## Task directions
Type out every line below exactly as it reads.

## Records for the exercise
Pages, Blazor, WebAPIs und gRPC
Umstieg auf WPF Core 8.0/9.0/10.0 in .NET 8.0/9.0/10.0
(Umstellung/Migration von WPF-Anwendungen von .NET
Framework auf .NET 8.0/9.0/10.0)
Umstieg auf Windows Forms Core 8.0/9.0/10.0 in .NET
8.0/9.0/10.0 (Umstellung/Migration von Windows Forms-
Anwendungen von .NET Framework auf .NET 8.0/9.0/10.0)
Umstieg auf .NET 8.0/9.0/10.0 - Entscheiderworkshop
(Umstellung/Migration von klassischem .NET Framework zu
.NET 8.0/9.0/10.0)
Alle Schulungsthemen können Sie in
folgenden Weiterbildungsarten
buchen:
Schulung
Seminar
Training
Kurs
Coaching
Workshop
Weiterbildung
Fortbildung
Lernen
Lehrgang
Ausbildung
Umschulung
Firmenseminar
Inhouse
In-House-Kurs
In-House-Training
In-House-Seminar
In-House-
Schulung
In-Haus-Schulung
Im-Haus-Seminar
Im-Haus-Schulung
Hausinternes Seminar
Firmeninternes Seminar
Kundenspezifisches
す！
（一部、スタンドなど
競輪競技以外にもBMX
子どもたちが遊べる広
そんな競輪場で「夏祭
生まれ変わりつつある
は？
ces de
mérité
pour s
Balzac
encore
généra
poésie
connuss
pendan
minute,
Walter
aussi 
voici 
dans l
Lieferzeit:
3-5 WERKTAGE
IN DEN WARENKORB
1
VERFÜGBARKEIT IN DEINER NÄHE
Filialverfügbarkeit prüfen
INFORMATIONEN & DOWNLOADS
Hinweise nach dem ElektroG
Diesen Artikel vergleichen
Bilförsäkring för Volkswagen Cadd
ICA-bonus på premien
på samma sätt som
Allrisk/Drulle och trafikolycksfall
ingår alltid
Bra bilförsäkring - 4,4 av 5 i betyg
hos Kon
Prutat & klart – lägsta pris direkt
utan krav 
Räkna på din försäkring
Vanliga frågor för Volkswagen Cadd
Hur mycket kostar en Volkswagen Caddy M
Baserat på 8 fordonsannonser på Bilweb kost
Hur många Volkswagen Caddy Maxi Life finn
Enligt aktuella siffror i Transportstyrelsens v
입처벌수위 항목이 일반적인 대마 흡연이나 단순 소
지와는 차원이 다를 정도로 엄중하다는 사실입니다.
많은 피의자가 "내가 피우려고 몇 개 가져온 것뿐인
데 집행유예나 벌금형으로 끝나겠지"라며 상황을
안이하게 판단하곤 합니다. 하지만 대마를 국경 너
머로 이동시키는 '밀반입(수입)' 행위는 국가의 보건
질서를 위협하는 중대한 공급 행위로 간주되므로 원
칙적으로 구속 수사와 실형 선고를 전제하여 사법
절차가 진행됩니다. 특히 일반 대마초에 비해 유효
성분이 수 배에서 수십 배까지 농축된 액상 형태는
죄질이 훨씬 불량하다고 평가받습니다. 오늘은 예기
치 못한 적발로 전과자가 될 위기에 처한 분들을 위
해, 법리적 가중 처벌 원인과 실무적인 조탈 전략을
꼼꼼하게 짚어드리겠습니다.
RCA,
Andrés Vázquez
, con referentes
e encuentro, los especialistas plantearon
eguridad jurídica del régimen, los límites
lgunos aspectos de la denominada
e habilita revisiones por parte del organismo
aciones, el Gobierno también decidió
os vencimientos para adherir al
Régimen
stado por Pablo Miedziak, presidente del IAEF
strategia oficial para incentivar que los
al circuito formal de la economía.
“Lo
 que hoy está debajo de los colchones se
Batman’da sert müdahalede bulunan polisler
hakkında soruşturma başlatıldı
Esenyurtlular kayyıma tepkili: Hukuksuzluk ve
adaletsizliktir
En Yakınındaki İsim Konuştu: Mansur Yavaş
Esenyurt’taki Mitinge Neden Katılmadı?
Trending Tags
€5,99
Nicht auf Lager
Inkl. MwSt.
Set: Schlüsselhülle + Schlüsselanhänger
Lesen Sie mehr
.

## Answer box
Pages, Blazor, WebAPIs und gRPC
Umstieg auf WPF Core 8.0/9.0/10.0 in .NET 8.0/9.0/10.0
(Umstellung/Migration von WPF-Anwendungen von .NET
Framework auf .NET 8.0/9.0/10.0)
Umstieg auf Windows Forms Core 8.0/9.0/10.0 in .NET
8.0/9.0/10.0 (Umstellung/Migration von Windows Forms-
Anwendungen von .NET Framework auf .NET 8.0/9.0/10.0)
Umstieg auf .NET 8.0/9.0/10.0 - Entscheiderworkshop
(Umstellung/Migration von klassischem .NET Framework zu
.NET 8.0/9.0/10.0)
Alle Schulungsthemen können Sie in
folgenden Weiterbildungsarten
buchen:
Schulung
Seminar
Training
Kurs
Coaching
Workshop
Weiterbildung
Fortbildung
Lernen
Lehrgang
Ausbildung
Umschulung
Firmenseminar
Inhouse
In-House-Kurs
In-House-Training
In-House-Seminar
In-House-
Schulung
In-Haus-Schulung
Im-Haus-Seminar
Im-Haus-Schulung
Hausinternes Seminar
Firmeninternes Seminar
Kundenspezifisches
す！
（一部、スタンドなど
競輪競技以外にもBMX
子どもたちが遊べる広
そんな競輪場で「夏祭
生まれ変わりつつある
は？
ces de
mérité
pour s
Balzac
encore
généra
poésie
connuss
pendan
minute,
Walter
aussi 
voici 
dans l
Lieferzeit:
3-5 WERKTAGE
IN DEN WARENKORB
1
VERFÜGBARKEIT IN DEINER NÄHE
Filialverfügbarkeit prüfen
INFORMATIONEN & DOWNLOADS
Hinweise nach dem ElektroG
Diesen Artikel vergleichen
Bilförsäkring för Volkswagen Cadd
ICA-bonus på premien
på samma sätt som
Allrisk/Drulle och trafikolycksfall
ingår alltid
Bra bilförsäkring - 4,4 av 5 i betyg
hos Kon
Prutat & klart – lägsta pris direkt
utan krav 
Räkna på din försäkring
Vanliga frågor för Volkswagen Cadd
Hur mycket kostar en Volkswagen Caddy M
Baserat på 8 fordonsannonser på Bilweb kost
Hur många Volkswagen Caddy Maxi Life finn
Enligt aktuella siffror i Transportstyrelsens v
입처벌수위 항목이 일반적인 대마 흡연이나 단순 소
지와는 차원이 다를 정도로 엄중하다는 사실입니다.
많은 피의자가 "내가 피우려고 몇 개 가져온 것뿐인
데 집행유예나 벌금형으로 끝나겠지"라며 상황을
안이하게 판단하곤 합니다. 하지만 대마를 국경 너
머로 이동시키는 '밀반입(수입)' 행위는 국가의 보건
질서를 위협하는 중대한 공급 행위로 간주되므로 원
칙적으로 구속 수사와 실형 선고를 전제하여 사법
절차가 진행됩니다. 특히 일반 대마초에 비해 유효
성분이 수 배에서 수십 배까지 농축된 액상 형태는
죄질이 훨씬 불량하다고 평가받습니다. 오늘은 예기
치 못한 적발로 전과자가 될 위기에 처한 분들을 위
해, 법리적 가중 처벌 원인과 실무적인 조탈 전략을
꼼꼼하게 짚어드리겠습니다.
RCA,
Andrés Vázquez
, con referentes
e encuentro, los especialistas plantearon
eguridad jurídica del régimen, los límites
lgunos aspectos de la denominada
e habilita revisiones por parte del organismo
aciones, el Gobierno también decidió
os vencimientos para adherir al
Régimen
stado por Pablo Miedziak, presidente del IAEF
strategia oficial para incentivar que los
al circuito formal de la economía.
“Lo
 que hoy está debajo de los colchones se
Batman’da sert müdahalede bulunan polisler
hakkında soruşturma başlatıldı
Esenyurtlular kayyıma tepkili: Hukuksuzluk ve
adaletsizliktir
En Yakınındaki İsim Konuştu: Mansur Yavaş
Esenyurt’taki Mitinge Neden Katılmadı?
Trending Tags
€5,99
Nicht auf Lager
Inkl. MwSt.
Set: Schlüsselhülle + Schlüsselanhänger
Lesen Sie mehr
.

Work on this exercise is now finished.